Bien plus, il devint, par l'Isagoge et ses Commentaires, qui s'étaient transmis jusqu'à Boèce, le maître, au Moyen âge, des chrétiens d'Occident; l'Isagoge fut un manuel suivi jusqu'à la fin du XIIe siècle et fournit la question d'où naquit la querelle des universaux qui, sans occuper tous les scolastiques, s'imposa aux contemporains de Roscelin et d'Abélard, puis de Guillaume d'Occam et de ses successeurs.

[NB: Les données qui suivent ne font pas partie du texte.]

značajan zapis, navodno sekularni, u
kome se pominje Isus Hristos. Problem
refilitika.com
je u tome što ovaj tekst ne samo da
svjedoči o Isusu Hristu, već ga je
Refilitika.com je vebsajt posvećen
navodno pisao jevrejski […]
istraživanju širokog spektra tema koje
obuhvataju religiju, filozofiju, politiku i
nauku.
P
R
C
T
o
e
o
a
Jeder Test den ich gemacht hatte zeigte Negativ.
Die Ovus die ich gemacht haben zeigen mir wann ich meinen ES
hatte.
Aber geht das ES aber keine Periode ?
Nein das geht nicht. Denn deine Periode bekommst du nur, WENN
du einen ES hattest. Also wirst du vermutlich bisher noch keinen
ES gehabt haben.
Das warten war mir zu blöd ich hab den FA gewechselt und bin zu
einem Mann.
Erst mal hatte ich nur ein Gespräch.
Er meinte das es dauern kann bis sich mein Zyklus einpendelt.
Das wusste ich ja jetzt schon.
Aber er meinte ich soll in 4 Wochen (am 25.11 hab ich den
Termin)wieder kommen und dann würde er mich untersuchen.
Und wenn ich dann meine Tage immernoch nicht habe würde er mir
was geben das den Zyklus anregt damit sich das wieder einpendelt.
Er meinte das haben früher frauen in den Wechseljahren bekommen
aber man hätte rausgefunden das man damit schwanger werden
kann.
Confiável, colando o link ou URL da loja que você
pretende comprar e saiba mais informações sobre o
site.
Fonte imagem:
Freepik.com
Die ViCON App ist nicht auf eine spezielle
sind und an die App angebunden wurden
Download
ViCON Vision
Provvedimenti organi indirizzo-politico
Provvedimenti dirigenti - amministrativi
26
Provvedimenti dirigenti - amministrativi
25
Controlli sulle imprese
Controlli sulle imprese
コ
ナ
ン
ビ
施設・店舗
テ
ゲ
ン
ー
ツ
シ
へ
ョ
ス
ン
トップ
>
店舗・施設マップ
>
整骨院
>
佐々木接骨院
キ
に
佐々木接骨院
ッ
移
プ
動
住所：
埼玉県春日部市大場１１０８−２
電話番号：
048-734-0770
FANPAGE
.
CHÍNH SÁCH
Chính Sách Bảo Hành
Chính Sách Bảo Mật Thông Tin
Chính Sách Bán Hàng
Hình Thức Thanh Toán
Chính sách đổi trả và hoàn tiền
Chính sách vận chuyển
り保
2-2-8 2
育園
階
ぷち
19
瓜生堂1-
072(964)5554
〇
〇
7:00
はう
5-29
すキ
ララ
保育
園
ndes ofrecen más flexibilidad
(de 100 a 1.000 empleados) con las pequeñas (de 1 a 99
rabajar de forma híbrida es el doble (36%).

On prit Porphyre pour un disciple d'Aristote, on vit des péripatéticiens dans les commentateurs néoplatoniciens, et les scolastiques s'inspirèrent plus d'une fois des successeurs de Plotin en voulant expliquer Aristote et ils prirent, par suite, pour des oeuvres péripatéticiennes, des compilations tout entières formées de fragments puisés chez les néoplatoniciens grecs et arabes. 

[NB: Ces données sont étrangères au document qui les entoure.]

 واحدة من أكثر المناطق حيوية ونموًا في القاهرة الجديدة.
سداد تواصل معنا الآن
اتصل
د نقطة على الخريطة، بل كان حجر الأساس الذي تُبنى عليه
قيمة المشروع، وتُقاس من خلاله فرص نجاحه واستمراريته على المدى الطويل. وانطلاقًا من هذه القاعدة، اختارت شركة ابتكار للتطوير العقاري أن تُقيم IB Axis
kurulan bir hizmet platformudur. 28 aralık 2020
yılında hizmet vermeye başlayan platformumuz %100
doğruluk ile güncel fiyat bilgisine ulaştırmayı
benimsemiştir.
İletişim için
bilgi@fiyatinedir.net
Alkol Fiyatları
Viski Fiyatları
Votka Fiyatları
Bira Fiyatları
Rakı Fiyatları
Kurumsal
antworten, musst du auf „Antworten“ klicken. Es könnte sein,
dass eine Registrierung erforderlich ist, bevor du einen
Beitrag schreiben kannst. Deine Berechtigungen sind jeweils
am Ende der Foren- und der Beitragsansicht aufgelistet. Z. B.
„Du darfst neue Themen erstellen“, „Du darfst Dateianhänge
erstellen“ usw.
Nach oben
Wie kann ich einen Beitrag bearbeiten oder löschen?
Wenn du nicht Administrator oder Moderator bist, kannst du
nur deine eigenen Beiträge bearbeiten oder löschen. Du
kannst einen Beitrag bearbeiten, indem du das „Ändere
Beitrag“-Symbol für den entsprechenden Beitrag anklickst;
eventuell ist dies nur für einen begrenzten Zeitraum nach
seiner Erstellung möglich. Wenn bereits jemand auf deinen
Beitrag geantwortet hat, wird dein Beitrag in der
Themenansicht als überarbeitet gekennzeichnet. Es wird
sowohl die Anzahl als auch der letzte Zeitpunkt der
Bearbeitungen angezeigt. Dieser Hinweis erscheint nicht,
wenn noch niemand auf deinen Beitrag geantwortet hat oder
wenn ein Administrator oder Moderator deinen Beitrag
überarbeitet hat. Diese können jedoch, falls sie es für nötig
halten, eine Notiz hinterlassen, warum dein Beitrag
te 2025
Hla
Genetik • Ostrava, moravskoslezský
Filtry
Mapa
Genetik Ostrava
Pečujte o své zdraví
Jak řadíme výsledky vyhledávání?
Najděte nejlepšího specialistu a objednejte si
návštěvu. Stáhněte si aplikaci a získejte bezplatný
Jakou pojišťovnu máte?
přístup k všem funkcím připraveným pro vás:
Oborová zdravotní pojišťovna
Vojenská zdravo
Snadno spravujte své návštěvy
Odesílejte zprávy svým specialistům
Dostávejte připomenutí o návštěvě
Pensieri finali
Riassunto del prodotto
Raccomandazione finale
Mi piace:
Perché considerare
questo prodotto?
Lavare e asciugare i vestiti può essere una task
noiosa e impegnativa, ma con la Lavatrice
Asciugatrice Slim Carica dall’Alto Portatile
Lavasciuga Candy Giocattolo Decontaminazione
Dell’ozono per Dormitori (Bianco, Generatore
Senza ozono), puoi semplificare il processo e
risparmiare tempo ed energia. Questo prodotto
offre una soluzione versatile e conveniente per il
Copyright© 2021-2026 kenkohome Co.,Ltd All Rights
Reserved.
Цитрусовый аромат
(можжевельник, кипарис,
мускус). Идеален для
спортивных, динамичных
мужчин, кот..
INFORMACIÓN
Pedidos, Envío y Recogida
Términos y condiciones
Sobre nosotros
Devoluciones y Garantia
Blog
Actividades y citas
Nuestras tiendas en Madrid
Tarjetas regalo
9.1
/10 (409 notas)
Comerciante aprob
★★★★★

Ainsi Porphyre a eu la singulière fortune de donner à l'oeuvre plotinienne la forme systématique sous laquelle elle a été étudiée jusqu'à nos jours et de contribuer à répandre les théories néoplatoniciennes parmi ceux qui se croyaient et qu'on crut longtemps des disciples d'Aristote. ll tient, par cela même, une place considérable dans l'histoire de la philosophie. (P. Picavet).

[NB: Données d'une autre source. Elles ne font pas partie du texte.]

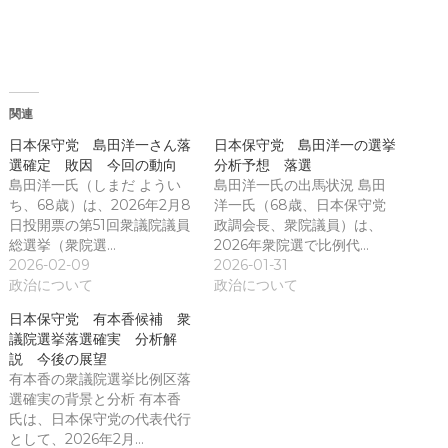
ド
い
ウ
ウ
で
ィ
開
ン
き
ド
ま
ウ
す
で
)
開
き
関連
ま
す
)
日本保守党 島田洋一さん落
日本保守党 島田洋一の選挙
選確定 敗因 今回の動向
分析予想 落選
島田洋一氏（しまだ ようい
島田洋一氏の出馬状況 島田
ち、68歳）は、2026年2月8
洋一氏（68歳、日本保守党
日投開票の第51回衆議院議員
政調会長、衆院議員）は、
総選挙（衆院選…
2026年衆院選で比例代…
2026-02-09
2026-01-31
政治について
政治について
日本保守党 有本香候補 衆
議院選挙落選確実 分析解
説 今後の展望
有本香の衆議院選挙比例区落
選確実の背景と分析 有本香
氏は、日本保守党の代表代行
として、2026年2月…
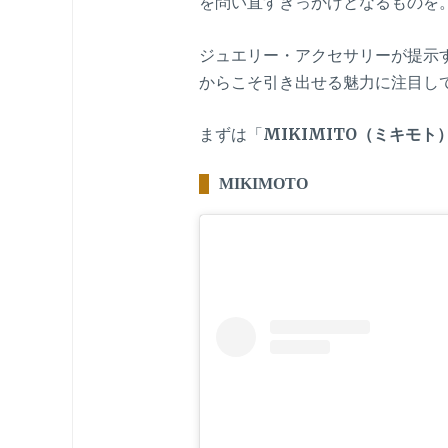
を問い直すきっかけとなるものを
ジュエリー・アクセサリーが提示
からこそ引き出せる魅力に注目し
まずは「
MIKIMITO（ミキモト
MIKIMOTO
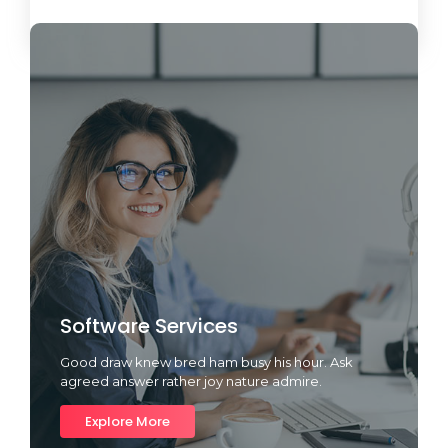
Load More
Software Services
Good draw knew bred ham busy his hour. Ask
agreed answer rather joy nature admire.
Explore More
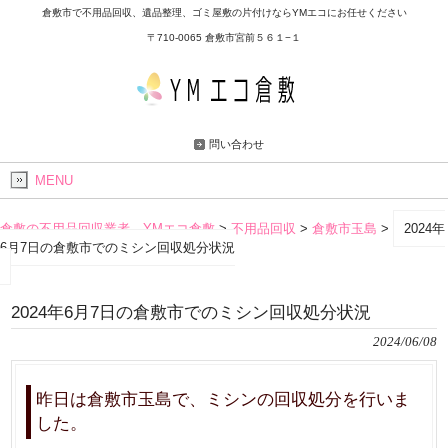
倉敷市で不用品回収、遺品整理、ゴミ屋敷の片付けならYMエコにお任せください
〒710-0065 倉敷市宮前５６１−１
問い合わせ
MENU
倉敷の不用品回収業者 YMエコ倉敷
>
不用品回収
>
倉敷市玉島
>
2024年
6月7日の倉敷市でのミシン回収処分状況
2024年6月7日の倉敷市でのミシン回収処分状況
2024/06/08
昨日は倉敷市玉島で、ミシンの回収処分を行いま
した。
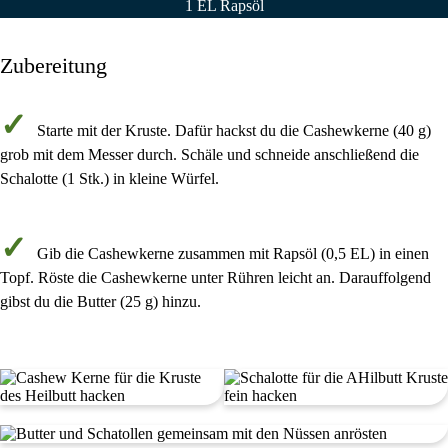
1 EL Rapsöl
Zubereitung
Starte mit der
Kruste
. Dafür hackst du die
Cashewkerne
(
40 g
)
grob mit dem Messer durch. Schäle und schneide anschließend die
Schalotte
(
1 Stk.
) in kleine Würfel.
Gib die
Cashewkerne
zusammen mit
Rapsöl
(
0,5 EL
) in einen
Topf. Röste die Cashewkerne unter Rühren leicht an. Darauffolgend
gibst du die
Butter
(
25 g
) hinzu.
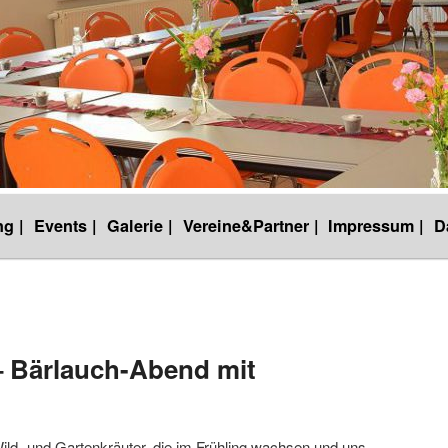
g |
Events |
Galerie |
Vereine&Partner |
Impressum |
D
– Bärlauch-Abend mit
Wild- und Gartenkräuter, die im Frühling wachsen und uns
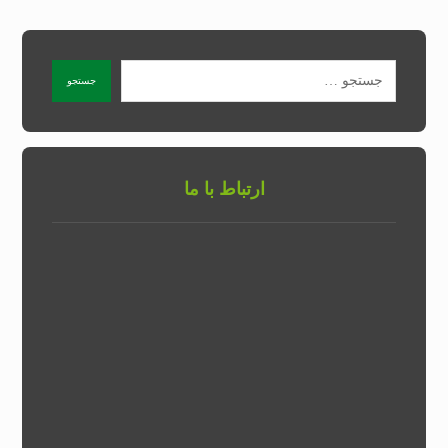
ارتباط با ما
تلفن شرکت :
۰۲۱۶۵۷۶۴۴۰۲
تلفن همراه :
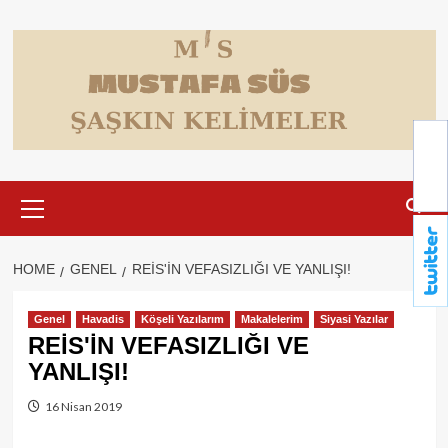
Skip
to
content
Primary
Menu
HOME
GENEL
REİS'İN VEFASIZLIĞI VE YANLIŞI!
Genel
Havadis
Köşeli Yazılarım
Makalelerim
Siyasi Yazılar
REİS'İN VEFASIZLIĞI VE
YANLIŞI!
16 Nisan 2019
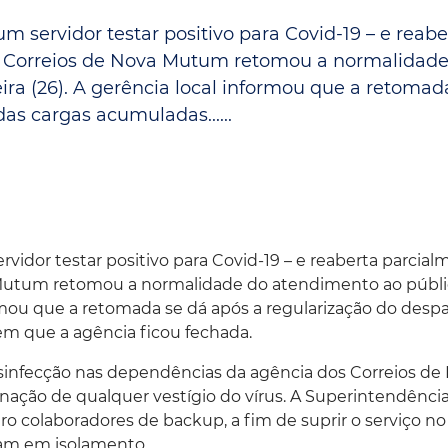
Espaç
Proteção ao Crédito
um servidor testar positivo para Covid-19 – e reabe
os Correios de Nova Mutum retomou a normalidade
Vante CRM
ira (26). A gerência local informou que a retomad
as cargas acumuladas......
rvidor testar positivo para Covid-19 – e reaberta parcia
a Mutum retomou a normalidade do atendimento ao públ
formou que a retomada se dá após a regularização do desp
m que a agência ficou fechada.
sinfecção nas dependências da agência dos Correios de
ação de qualquer vestígio do vírus. A Superintendênci
ro colaboradores de backup, a fim de suprir o serviço no
ram em isolamento.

En bibliothèque - Les principaux ouvrages de Porphyre qui nous sont parvenus sont: une Vie de Plotin, en tête des éditions de Plotin, trad. par Lévesque de Burigny; une Vie de Pythagore, fragment d'une Histoire philosophique en 4 livres (cette Vie a été éditée par Holstenius, Rome, 1630, et par Kiessling, Leipzig, 1813); un traité de l'Abstinence des viandes (édité à Rome, 1630, et à Utrecht, 1761, par Roehr; trad. en français par Lévesque da Burigny, 1747); une Lettre à Anébon, prêtre égyptien, sur les dieux et les démons (dans le Poemander de Venise 1483, et à Oxford, 1678); une Introduction aux catégories d'Aristote (Paris, 1546, grec-latin), ouvrage qui, en conservant le souvenir des diverses opinions des anciens sur la nature des universaux, a donné naissance pendant le Moyen âge à la célèbre dispute des Réalistes et des Nominaux (il a été trad. par Barthélemy St-Hilaire dans sa Logique d'Aristote); les Principes des Intelligibles (Aphormae), abrégé de la doctrine néoplatonicienne, publ. par Holstenius, Rome, 1630, réédité par Fréd. Creuzer en tête du Plotin de la collection Didot, et trad., avec plusieurs autres morceaux de Porphyre, par E. Lévêque (dans le Plotin de Bouillet); des fragments de la Philosophie des oracles, rassemblés par G. Wolf, Berlin, 1856; l'Antre de Nymphes, et les Questins homériques (Venise, 1521), commentaire ingénieux de quelques passages du poète grec; une Lettre à Marcella son épouse, retrouvée et publiée en 1816 par A. Mai à Milan. Sa Vie a été écrite par Eunape et par V. Parisot (De Porphyrio, 1845).

En librairie - Porphyre, L'antre des Nymphes dans l'Odyssée, Verdier, 1990.